### TASK ITEM
Only the lines below from the one that contains "Submit a Comment" through the one that contains "indagine e critica sociale sui" should appear in your answer, exact and without pictures.

### MATERIAL PROVIDED
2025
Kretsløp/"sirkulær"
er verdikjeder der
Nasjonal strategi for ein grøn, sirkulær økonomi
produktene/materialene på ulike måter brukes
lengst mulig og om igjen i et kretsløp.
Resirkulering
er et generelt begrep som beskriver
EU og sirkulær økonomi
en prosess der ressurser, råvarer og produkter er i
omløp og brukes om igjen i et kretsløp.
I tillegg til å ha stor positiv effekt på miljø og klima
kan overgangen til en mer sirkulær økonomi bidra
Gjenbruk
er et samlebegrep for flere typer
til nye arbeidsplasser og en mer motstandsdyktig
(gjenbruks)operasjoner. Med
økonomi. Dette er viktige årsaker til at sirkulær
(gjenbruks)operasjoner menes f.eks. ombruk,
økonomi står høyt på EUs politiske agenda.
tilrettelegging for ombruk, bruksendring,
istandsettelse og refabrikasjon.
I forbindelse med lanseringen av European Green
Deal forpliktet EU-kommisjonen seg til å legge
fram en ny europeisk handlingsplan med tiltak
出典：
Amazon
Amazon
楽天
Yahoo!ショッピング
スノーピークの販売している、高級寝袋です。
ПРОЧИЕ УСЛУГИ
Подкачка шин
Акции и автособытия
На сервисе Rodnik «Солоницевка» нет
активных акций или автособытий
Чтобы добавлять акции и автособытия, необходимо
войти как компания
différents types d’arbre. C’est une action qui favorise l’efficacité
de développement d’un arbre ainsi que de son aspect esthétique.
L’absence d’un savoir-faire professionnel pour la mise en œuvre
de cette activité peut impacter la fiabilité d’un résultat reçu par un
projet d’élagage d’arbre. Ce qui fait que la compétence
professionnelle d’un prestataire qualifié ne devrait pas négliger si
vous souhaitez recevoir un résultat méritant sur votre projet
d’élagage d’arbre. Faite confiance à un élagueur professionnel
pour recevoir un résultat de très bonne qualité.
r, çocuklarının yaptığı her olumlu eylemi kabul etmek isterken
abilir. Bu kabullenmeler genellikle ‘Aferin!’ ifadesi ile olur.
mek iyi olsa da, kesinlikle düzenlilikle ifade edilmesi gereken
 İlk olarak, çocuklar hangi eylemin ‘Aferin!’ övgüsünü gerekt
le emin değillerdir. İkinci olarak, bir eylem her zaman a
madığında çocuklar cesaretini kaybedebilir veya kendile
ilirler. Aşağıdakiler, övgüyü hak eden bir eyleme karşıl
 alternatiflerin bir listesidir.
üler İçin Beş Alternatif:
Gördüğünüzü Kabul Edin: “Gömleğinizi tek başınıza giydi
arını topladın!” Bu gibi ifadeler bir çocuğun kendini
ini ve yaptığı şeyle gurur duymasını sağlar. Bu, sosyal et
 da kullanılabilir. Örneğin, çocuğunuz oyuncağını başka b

* * *

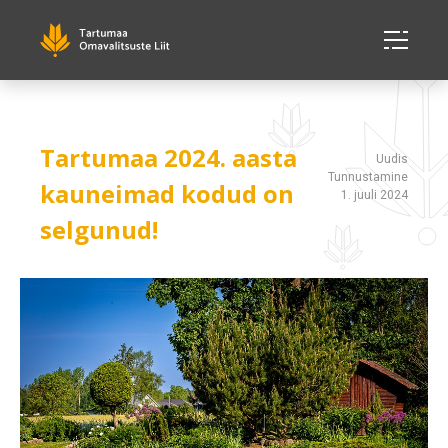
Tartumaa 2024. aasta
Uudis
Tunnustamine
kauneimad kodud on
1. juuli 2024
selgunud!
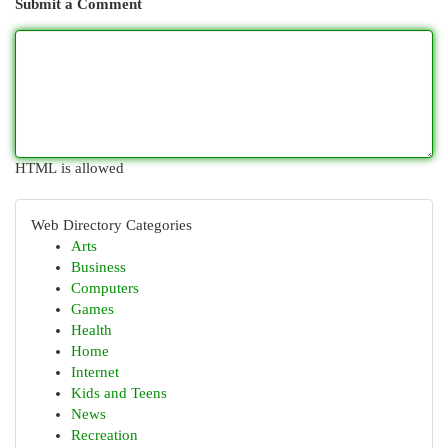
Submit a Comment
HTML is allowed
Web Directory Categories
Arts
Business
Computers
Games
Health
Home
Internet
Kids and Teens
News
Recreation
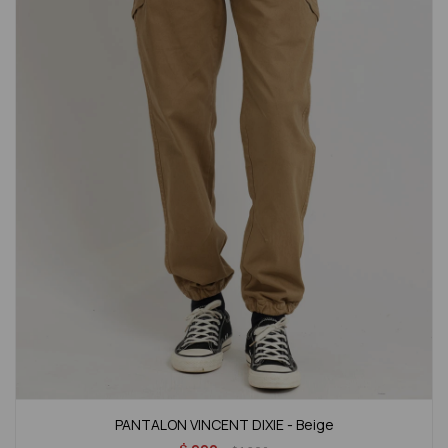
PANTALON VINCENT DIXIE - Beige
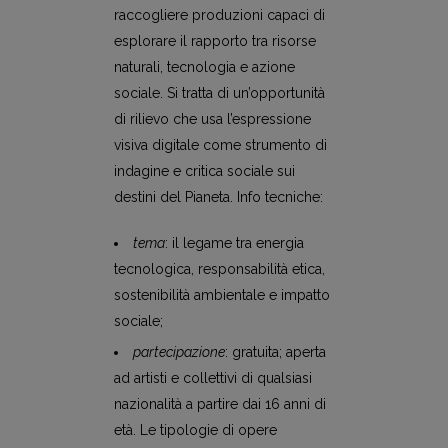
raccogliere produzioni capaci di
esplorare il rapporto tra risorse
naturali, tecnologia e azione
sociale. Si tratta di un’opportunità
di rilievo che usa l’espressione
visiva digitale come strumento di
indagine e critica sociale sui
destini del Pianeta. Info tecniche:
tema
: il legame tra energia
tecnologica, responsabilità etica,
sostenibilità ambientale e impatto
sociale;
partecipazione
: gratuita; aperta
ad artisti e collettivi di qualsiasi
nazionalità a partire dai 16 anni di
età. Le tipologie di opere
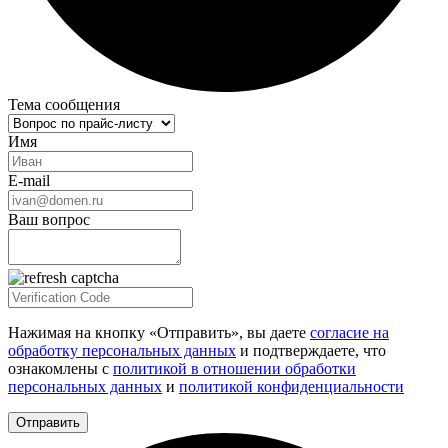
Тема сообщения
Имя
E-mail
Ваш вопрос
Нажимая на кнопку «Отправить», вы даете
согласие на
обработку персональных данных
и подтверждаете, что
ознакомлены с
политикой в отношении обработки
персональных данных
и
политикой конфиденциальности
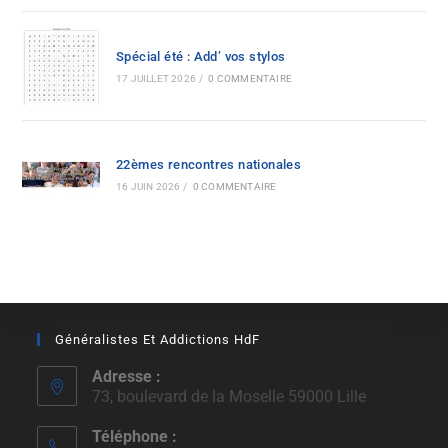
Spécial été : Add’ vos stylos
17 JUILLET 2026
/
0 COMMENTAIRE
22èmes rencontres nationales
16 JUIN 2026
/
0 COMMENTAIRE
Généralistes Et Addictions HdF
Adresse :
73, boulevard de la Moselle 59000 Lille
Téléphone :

### ANSWER FOR THE TASK
Submit a Comment
HTML is allowed
Web Directory Categories
Arts
Business
Computers
Games
Health
Home
Internet
Kids and Teens
News
Recreation
PANTALON VINCENT DIXIE - Beige
raccogliere produzioni capaci di
esplorare il rapporto tra risorse
naturali, tecnologia e azione
sociale. Si tratta di un’opportunità
di rilievo che usa l’espressione
visiva digitale come strumento di
indagine e critica sociale sui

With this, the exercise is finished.